From: Alec Mitchell <apm13(at)columbia(dot)edu>
To: Tom Lane <tgl(at)sss(dot)pgh(dot)pa(dot)us>
Cc: pgsql-general(at)postgresql(dot)org
Subject: Re: Strange query optimization in 7.3.2
Date: 2003-04-14 22:20:29
Message-ID: 200304141520.30037.apm13@columbia.edu
Views: Raw Message | Whole Thread | Download mbox | Resend email
Thread:
Lists: pgsql-general

On Monday 14 April 2003 01:25 pm, Tom Lane wrote:
> I think the reason for the change in plan is the same bug discussed at
> http://fts.postgresql.org/db/mw/msg.html?mid=1064055
>
> However, you will probably not like the fix, since it eliminates the
> bogusly small cost estimate for the duplicated index condition, and
> thereby ensures that your less-favored plan will always be chosen :-(
>
> What would be interesting is to look into why the planner's estimated
> costs are inaccurate. I think the main cause is the badly-off join
> estimate for the tr/t join --- notice it's estimating 1119 rows out
> where only 52 are actually produced. The nestloop's runtime is directly
> proportional to the number of outer rows, so this leads directly to a
> factor-of-20 overestimate of the nestloop's cost, discouraging the
> planner from using it. The bug that's triggered by the duplicate
> index condition underestimates the cost, thereby negating that error to
> some extent.
>
> You should look into whether increasing the statistics targets for
> t.terminal and tr.terminal would improve the accuracy of the join
> estimate.

That bug does seem to be the cause of the confusing plan change. I really
don't understand that bad estimate for the join though (the estimate of 1119
is for the tr/m join, rather than the tr/t join).

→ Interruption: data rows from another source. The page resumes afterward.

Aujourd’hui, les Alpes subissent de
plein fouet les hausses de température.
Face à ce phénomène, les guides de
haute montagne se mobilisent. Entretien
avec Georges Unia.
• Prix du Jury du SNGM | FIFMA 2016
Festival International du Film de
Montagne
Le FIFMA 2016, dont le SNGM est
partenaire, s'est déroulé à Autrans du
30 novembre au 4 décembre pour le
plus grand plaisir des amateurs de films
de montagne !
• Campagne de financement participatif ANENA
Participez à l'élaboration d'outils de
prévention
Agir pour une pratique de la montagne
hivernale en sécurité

Here are some details about the tables and joins involved:

The tr/t join produces 52 rows with unique trailers (the primary key on tr)
out of the 750 available (the planner estimates 62). These are then joined
with the manifests table m, which has 13526 rows. The relationship between
tr.trailer and m.trailer is a bit complex. Of the 750 possible trailer
values in tr, 607 have a one to one mapping to rows in m. The remaining 143
values are each referenced in 1-70 (avg 24) different rows in m.
Additionally, there are 9510 rows in m (the vast majority), which have a null
value for trailer (perhaps that is the cause of these bad statistics).

This particular query happens to call only trailers with a one to one
relationship to rows in m (this not unlikely considering that this condition
is true for 607 out of the 750 values). Setting the statistics targets for
m.trailer to 200 or even 750, both of which should be overkill considering
that there are only 750 possible values, and then performing a VACUUM ANALYZE
strangely makes no difference to the row estimates.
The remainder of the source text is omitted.